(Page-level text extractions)
━━━━

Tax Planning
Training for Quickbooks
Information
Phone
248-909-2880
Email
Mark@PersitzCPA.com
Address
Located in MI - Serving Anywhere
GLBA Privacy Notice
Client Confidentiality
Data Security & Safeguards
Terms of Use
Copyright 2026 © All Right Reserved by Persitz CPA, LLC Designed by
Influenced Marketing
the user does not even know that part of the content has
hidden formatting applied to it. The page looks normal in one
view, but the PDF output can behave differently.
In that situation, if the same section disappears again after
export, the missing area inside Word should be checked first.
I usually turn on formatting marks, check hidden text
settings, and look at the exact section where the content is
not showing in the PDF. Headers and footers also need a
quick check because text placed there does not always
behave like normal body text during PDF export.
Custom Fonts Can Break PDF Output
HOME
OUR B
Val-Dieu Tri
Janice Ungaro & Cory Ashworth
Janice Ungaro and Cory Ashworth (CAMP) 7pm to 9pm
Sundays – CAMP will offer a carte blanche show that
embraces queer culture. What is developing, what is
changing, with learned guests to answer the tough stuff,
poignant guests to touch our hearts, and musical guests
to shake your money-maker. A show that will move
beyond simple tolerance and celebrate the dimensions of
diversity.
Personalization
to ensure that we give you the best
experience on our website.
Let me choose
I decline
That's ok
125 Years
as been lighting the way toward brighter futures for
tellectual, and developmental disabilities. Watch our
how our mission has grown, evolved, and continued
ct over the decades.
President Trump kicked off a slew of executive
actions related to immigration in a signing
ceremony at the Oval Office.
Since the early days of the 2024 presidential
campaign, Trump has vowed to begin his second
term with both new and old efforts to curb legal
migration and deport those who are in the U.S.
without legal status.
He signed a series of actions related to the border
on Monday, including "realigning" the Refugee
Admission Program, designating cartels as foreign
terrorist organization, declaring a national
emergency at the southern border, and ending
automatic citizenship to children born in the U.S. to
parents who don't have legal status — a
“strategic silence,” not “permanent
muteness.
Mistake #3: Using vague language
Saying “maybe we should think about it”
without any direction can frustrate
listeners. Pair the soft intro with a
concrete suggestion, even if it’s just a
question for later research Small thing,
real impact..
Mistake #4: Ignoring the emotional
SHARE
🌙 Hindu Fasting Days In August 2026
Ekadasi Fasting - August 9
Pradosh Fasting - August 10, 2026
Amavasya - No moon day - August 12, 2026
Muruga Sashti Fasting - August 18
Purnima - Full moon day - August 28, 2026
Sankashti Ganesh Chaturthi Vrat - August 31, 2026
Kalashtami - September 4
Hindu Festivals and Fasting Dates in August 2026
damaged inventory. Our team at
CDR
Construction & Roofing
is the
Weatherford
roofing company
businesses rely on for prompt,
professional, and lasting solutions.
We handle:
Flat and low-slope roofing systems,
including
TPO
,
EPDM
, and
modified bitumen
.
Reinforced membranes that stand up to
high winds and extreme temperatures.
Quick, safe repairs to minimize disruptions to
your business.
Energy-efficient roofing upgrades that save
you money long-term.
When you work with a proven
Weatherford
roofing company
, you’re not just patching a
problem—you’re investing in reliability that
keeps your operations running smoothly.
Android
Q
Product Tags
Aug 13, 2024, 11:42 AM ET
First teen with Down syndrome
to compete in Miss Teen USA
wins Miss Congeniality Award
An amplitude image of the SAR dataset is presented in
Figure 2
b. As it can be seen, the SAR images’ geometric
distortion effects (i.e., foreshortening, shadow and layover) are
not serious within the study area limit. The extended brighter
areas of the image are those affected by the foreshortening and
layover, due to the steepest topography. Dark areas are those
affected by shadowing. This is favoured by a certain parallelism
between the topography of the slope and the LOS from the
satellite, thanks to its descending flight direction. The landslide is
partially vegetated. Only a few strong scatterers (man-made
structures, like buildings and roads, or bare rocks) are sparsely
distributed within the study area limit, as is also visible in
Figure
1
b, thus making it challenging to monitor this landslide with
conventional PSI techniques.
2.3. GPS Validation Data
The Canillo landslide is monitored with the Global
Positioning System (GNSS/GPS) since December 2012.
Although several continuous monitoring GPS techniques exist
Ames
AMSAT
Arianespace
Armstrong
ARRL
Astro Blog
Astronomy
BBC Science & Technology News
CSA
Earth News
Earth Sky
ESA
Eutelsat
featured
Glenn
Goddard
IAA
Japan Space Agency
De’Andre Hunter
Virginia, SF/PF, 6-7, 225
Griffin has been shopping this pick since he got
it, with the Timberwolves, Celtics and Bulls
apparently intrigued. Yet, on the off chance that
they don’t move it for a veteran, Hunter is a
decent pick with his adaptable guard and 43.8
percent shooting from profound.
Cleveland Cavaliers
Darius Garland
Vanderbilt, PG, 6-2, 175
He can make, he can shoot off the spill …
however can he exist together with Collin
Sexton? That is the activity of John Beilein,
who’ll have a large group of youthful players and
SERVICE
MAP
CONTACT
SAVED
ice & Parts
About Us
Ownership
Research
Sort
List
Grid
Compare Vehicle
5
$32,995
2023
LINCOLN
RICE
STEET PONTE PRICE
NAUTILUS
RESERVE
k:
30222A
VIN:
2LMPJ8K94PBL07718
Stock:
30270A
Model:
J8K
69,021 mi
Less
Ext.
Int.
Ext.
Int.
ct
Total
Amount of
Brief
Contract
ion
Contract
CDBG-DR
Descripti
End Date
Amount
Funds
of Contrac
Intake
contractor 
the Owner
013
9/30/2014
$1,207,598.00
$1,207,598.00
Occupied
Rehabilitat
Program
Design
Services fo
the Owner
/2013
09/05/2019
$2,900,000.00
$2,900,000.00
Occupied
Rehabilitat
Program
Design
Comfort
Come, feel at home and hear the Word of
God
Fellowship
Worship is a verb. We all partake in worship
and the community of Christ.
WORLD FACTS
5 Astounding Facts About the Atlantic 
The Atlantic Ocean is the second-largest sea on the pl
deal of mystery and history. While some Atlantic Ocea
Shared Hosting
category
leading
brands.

━━━━

Set down the lines above as they stand, starting with the first line and ending with the line that contains "view, but the".

Tax Planning
Training for Quickbooks
Information
Phone
248-909-2880
Email
Mark@PersitzCPA.com
Address
Located in MI - Serving Anywhere
GLBA Privacy Notice
Client Confidentiality
Data Security & Safeguards
Terms of Use
Copyright 2026 © All Right Reserved by Persitz CPA, LLC Designed by
Influenced Marketing
the user does not even know that part of the content has
hidden formatting applied to it. The page looks normal in one
view, but the PDF output can behave differently.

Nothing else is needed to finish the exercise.